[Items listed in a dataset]
------------

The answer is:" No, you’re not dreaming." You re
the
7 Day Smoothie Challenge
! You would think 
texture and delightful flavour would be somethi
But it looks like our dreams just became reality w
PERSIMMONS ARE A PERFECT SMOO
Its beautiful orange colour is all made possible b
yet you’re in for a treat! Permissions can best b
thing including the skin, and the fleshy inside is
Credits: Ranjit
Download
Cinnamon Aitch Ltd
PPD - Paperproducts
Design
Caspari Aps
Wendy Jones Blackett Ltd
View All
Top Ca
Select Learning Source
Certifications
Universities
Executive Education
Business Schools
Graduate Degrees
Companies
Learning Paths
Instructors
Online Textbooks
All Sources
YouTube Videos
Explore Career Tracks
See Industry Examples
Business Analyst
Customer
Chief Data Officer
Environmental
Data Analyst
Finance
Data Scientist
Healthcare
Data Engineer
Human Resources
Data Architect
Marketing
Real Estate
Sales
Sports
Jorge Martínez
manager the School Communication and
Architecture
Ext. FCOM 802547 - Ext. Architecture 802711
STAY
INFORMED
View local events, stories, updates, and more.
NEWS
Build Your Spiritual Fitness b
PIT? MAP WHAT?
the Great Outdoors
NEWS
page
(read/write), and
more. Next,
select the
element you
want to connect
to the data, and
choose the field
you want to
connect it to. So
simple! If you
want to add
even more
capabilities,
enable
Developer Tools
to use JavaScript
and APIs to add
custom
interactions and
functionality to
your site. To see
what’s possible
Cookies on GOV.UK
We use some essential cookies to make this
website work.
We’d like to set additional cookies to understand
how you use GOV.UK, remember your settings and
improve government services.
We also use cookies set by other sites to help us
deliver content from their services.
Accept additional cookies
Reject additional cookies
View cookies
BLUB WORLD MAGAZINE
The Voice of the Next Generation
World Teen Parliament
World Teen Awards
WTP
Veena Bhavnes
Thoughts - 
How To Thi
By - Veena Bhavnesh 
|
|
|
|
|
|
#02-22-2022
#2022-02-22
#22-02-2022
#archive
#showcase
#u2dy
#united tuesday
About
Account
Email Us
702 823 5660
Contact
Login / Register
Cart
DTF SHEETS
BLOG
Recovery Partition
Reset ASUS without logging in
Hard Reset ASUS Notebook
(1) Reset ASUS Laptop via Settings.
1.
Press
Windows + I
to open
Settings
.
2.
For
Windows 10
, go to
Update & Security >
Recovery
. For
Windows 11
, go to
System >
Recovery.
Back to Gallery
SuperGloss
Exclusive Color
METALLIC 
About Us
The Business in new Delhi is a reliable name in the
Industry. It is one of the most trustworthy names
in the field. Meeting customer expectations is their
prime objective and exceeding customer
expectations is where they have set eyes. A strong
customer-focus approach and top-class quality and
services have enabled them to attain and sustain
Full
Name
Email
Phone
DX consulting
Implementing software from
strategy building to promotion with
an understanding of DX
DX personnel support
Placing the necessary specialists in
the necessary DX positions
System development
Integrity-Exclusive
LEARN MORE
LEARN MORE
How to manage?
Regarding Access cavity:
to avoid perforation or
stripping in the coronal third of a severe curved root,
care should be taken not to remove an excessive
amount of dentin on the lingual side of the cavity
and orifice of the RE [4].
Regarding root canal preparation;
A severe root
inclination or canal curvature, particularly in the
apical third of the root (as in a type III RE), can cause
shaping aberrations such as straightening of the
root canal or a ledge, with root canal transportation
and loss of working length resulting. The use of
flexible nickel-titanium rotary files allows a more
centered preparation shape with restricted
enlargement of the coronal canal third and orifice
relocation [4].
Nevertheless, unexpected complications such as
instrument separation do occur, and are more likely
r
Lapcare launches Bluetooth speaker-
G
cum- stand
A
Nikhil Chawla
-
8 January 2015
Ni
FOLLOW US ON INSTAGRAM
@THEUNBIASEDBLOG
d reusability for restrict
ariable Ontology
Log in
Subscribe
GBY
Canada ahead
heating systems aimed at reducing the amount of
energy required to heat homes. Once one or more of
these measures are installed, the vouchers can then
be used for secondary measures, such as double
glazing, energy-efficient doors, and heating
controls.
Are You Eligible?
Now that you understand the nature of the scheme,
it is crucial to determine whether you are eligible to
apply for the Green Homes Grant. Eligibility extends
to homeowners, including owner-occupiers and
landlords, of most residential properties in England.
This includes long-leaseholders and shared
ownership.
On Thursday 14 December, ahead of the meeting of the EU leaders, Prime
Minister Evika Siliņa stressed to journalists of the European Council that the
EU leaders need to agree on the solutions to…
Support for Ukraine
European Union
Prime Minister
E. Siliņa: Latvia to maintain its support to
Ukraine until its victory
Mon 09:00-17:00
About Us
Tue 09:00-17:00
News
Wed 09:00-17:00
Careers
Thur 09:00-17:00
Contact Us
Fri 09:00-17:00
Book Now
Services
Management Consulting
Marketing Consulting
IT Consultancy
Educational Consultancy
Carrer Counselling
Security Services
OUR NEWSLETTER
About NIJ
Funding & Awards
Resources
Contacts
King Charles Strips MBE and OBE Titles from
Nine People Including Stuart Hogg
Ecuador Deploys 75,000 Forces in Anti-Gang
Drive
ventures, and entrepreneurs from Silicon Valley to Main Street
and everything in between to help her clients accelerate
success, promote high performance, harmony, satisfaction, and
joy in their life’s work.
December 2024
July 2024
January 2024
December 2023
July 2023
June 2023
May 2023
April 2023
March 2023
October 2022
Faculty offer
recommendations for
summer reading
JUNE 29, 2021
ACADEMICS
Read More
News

------------

▶ **What the task asks**: Each record above is to be reproduced verbatim.

▶ **Task answer**:
The answer is:" No, you’re not dreaming." You re
the
7 Day Smoothie Challenge
! You would think 
texture and delightful flavour would be somethi
But it looks like our dreams just became reality w
PERSIMMONS ARE A PERFECT SMOO
Its beautiful orange colour is all made possible b
yet you’re in for a treat! Permissions can best b
thing including the skin, and the fleshy inside is
Credits: Ranjit
Download
Cinnamon Aitch Ltd
PPD - Paperproducts
Design
Caspari Aps
Wendy Jones Blackett Ltd
View All
Top Ca
Select Learning Source
Certifications
Universities
Executive Education
Business Schools
Graduate Degrees
Companies
Learning Paths
Instructors
Online Textbooks
All Sources
YouTube Videos
Explore Career Tracks
See Industry Examples
Business Analyst
Customer
Chief Data Officer
Environmental
Data Analyst
Finance
Data Scientist
Healthcare
Data Engineer
Human Resources
Data Architect
Marketing
Real Estate
Sales
Sports
Jorge Martínez
manager the School Communication and
Architecture
Ext. FCOM 802547 - Ext. Architecture 802711
STAY
INFORMED
View local events, stories, updates, and more.
NEWS
Build Your Spiritual Fitness b
PIT? MAP WHAT?
the Great Outdoors
NEWS
page
(read/write), and
more. Next,
select the
element you
want to connect
to the data, and
choose the field
you want to
connect it to. So
simple! If you
want to add
even more
capabilities,
enable
Developer Tools
to use JavaScript
and APIs to add
custom
interactions and
functionality to
your site. To see
what’s possible
Cookies on GOV.UK
We use some essential cookies to make this
website work.
We’d like to set additional cookies to understand
how you use GOV.UK, remember your settings and
improve government services.
We also use cookies set by other sites to help us
deliver content from their services.
Accept additional cookies
Reject additional cookies
View cookies
BLUB WORLD MAGAZINE
The Voice of the Next Generation
World Teen Parliament
World Teen Awards
WTP
Veena Bhavnes
Thoughts - 
How To Thi
By - Veena Bhavnesh 
|
|
|
|
|
|
#02-22-2022
#2022-02-22
#22-02-2022
#archive
#showcase
#u2dy
#united tuesday
About
Account
Email Us
702 823 5660
Contact
Login / Register
Cart
DTF SHEETS
BLOG
Recovery Partition
Reset ASUS without logging in
Hard Reset ASUS Notebook
(1) Reset ASUS Laptop via Settings.
1.
Press
Windows + I
to open
Settings
.
2.
For
Windows 10
, go to
Update & Security >
Recovery
. For
Windows 11
, go to
System >
Recovery.
Back to Gallery
SuperGloss
Exclusive Color
METALLIC 
About Us
The Business in new Delhi is a reliable name in the
Industry. It is one of the most trustworthy names
in the field. Meeting customer expectations is their
prime objective and exceeding customer
expectations is where they have set eyes. A strong
customer-focus approach and top-class quality and
services have enabled them to attain and sustain
Full
Name
Email
Phone
DX consulting
Implementing software from
strategy building to promotion with
an understanding of DX
DX personnel support
Placing the necessary specialists in
the necessary DX positions
System development
Integrity-Exclusive
LEARN MORE
LEARN MORE
How to manage?
Regarding Access cavity:
to avoid perforation or
stripping in the coronal third of a severe curved root,
care should be taken not to remove an excessive
amount of dentin on the lingual side of the cavity
and orifice of the RE [4].
Regarding root canal preparation;
A severe root
inclination or canal curvature, particularly in the
apical third of the root (as in a type III RE), can cause
shaping aberrations such as straightening of the
root canal or a ledge, with root canal transportation
and loss of working length resulting. The use of
flexible nickel-titanium rotary files allows a more
centered preparation shape with restricted
enlargement of the coronal canal third and orifice
relocation [4].
Nevertheless, unexpected complications such as
instrument separation do occur, and are more likely
r
Lapcare launches Bluetooth speaker-
G
cum- stand
A
Nikhil Chawla
-
8 January 2015
Ni
FOLLOW US ON INSTAGRAM
@THEUNBIASEDBLOG
d reusability for restrict
ariable Ontology
Log in
Subscribe
GBY
Canada ahead
heating systems aimed at reducing the amount of
energy required to heat homes. Once one or more of
these measures are installed, the vouchers can then
be used for secondary measures, such as double
glazing, energy-efficient doors, and heating
controls.
Are You Eligible?
Now that you understand the nature of the scheme,
it is crucial to determine whether you are eligible to
apply for the Green Homes Grant. Eligibility extends
to homeowners, including owner-occupiers and
landlords, of most residential properties in England.
This includes long-leaseholders and shared
ownership.
On Thursday 14 December, ahead of the meeting of the EU leaders, Prime
Minister Evika Siliņa stressed to journalists of the European Council that the
EU leaders need to agree on the solutions to…
Support for Ukraine
European Union
Prime Minister
E. Siliņa: Latvia to maintain its support to
Ukraine until its victory
Mon 09:00-17:00
About Us
Tue 09:00-17:00
News
Wed 09:00-17:00
Careers
Thur 09:00-17:00
Contact Us
Fri 09:00-17:00
Book Now
Services
Management Consulting
Marketing Consulting
IT Consultancy
Educational Consultancy
Carrer Counselling
Security Services
OUR NEWSLETTER
About NIJ
Funding & Awards
Resources
Contacts
King Charles Strips MBE and OBE Titles from
Nine People Including Stuart Hogg
Ecuador Deploys 75,000 Forces in Anti-Gang
Drive
ventures, and entrepreneurs from Silicon Valley to Main Street
and everything in between to help her clients accelerate
success, promote high performance, harmony, satisfaction, and
joy in their life’s work.
December 2024
July 2024
January 2024
December 2023
July 2023
June 2023
May 2023
April 2023
March 2023
October 2022
Faculty offer
recommendations for
summer reading
JUNE 29, 2021
ACADEMICS
Read More
News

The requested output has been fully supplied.